Die Enkratiten formierten sich nicht als eine geschlossene häretische Bewegung oder Parteiung, sondern sind eine Sammlung verschiedener asketischer Strömungen und Gruppierungen innerhalb des sehr breiten Spektrums der Alten Kirche.[4] Bereits in der zweiten Hälfte des zweiten Jahrhunderts um den syrischen Theologen Tatian († ca. 170 n. Chr.)[5] gab es eine strenge Ablehnung von antiker griechischer Kultur, die mit Sinnenlust und Amoral gleichgesetzt wurde.[6] Die These aus dem 19. Jahrhundert, Tatians Lehre sei der Ursprung der Enkratiten, gilt seit dem frühen 20. Jahrhundert als überholt.[3]

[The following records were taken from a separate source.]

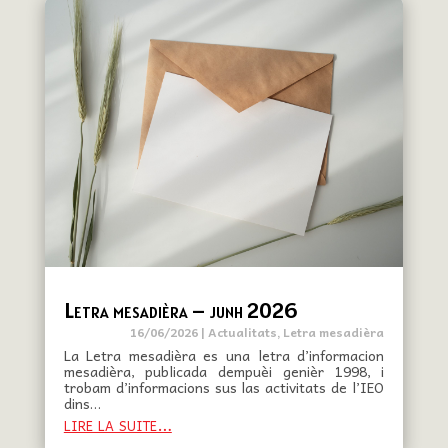
Letra mesadièra – junh 2026
16/06/2026
|
Actualitats
,
Letra mesadièra
La Letra mesadièra es una letra d’informacion
mesadièra, publicada dempuèi genièr 1998, i
trobam d’informacions sus las activitats de l’IEO
dins…
lire la suite…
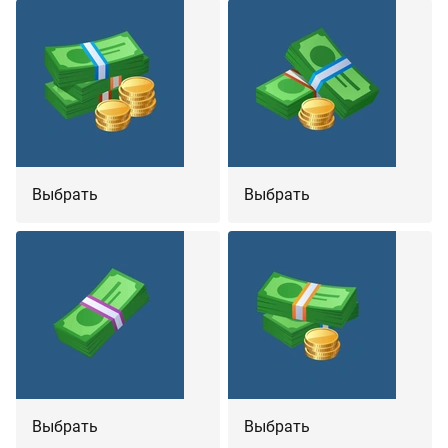
Выбрать
Выбрать
Выбрать
Выбрать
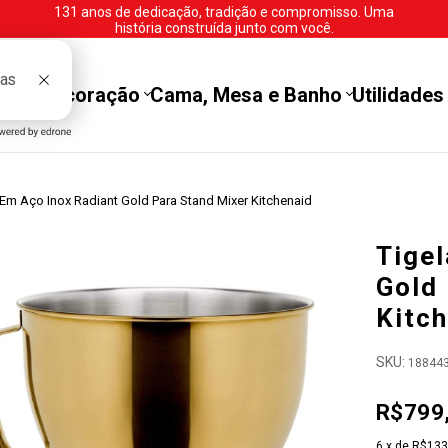
131 anos de dedicação, tradição e compromisso. Uma
história construída junto com você.
tes
Decoração
Cama, Mesa e Banho
Utilidades
 Em Aço Inox Radiant Gold Para Stand Mixer Kitchenaid
Tigel
Gold
Kitc
SKU:
18844
R$799
6
x de
R$133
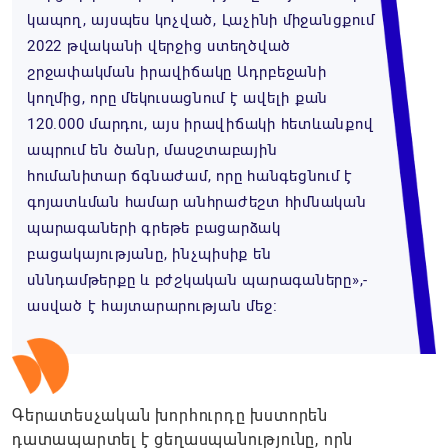
կապող, այսպես կոչված, Լաչինի միջանցքում
2022 թվականի վերջից ստեղծված
շրջափակման իրավիճակը Ադրբեջանի
կողմից, որը մեկուսացնում է ավելի քան
120.000 մարդու, այս իրավիճակի հետևանքով
ապրում են ծանր, մասշտաբային
հումանիտար ճգնաժամ, որը հանգեցնում է
գոյատևման համար անհրաժեշտ հիմնական
պարագաների գրեթե բացարձակ
բացակայությանը, ինչպիսիք են
սննդամթերքը և բժշկական պարագաները»,-
ասված է հայտարարության մեջ։
Գերատեսչական խորհուրդը խստորեն
դատապարտել է ցեղասպանությունը, որն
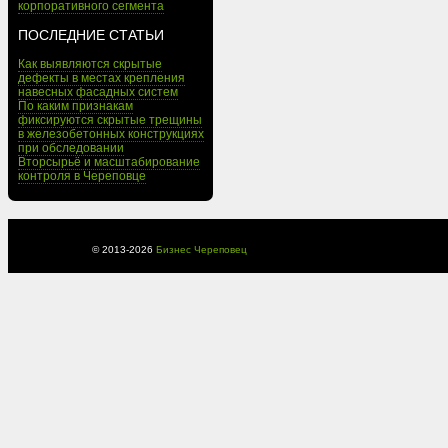
корпоративного сегмента
ПОСЛЕДНИЕ СТАТЬИ
Как выявляются скрытые
дефекты в местах крепления
навесных фасадных систем
По каким признакам
фиксируются скрытые трещины
в железобетонных конструкциях
при обследовании
Вторсырьё и масштабирование
контроля в Череповце
© 2013-
2026
Бизнес Череповец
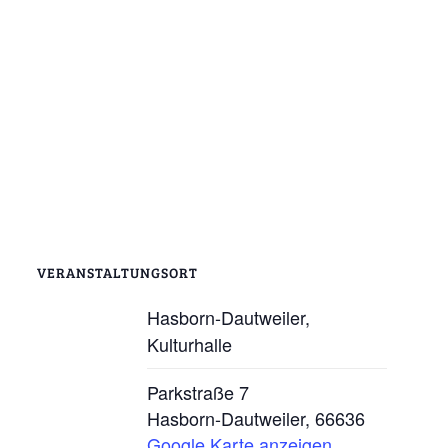
VERANSTALTUNGSORT
Hasborn-Dautweiler,
Kulturhalle
Parkstraße 7
Hasborn-Dautweiler
,
66636
Google Karte anzeigen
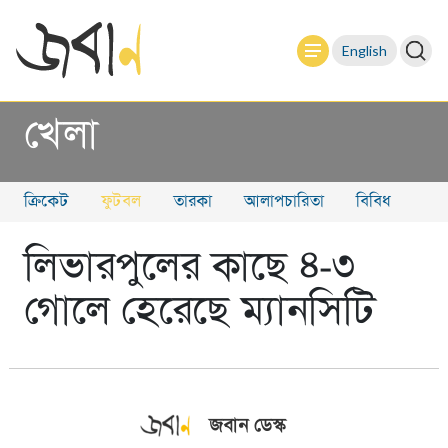
English
খেলা
ক্রিকেট
ফুটবল
তারকা
আলাপচারিতা
বিবিধ
লিভারপুলের কাছে ৪-৩
গোলে হেরেছে ম্যানসিটি
জবান ডেস্ক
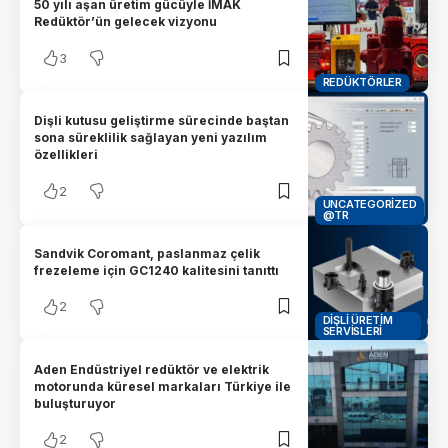
50 yılı aşan üretim gücüyle İMAK
Redüktör’ün gelecek vizyonu
3
REDÜKTÖRLER
Dişli kutusu geliştirme sürecinde baştan
sona süreklilik sağlayan yeni yazılım
özellikleri
2
UNCATEGORIZED
@TR
Sandvik Coromant, paslanmaz çelik
frezeleme için GC1240 kalitesini tanıttı
2
DIŞLI ÜRETIM
SERVISLERI
Aden Endüstriyel redüktör ve elektrik
motorunda küresel markaları Türkiye ile
buluşturuyor
2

Aufgrund gleicher Askeseformen bei einigen gnostischen Gruppierungen, denen Materie als böses Prinzip galt, wurden die Enkratiten auch als Teil der Gnosis gesehen. Hinzu kommt eine ähnliche, sexualfeindliche Auslegung der Paradieserzählung (Gen 1-3 EU), die an den späteren Manichäismus und dessen Einfluss auf Augustinus erinnert. Als häresiologischer Terminus wurde Enkratiten fast ausschließlich von griechisch- bzw. lateinischsprachigen Theologen verwendet. In Syrien wurde die Haltung eher den Kirchenchristen zugesprochen, während gnostische Gruppierungen wie die Anhänger Bardaisans Askese ablehnten, so dass man davon ausgeht, dass das syrische Christentum in den ersten Jahrhunderten enkratitisch geprägt war. Wirkungsgeschichtliche Ausläufer waren die Messalianer, die wiederum das Mönchtum mitprägten.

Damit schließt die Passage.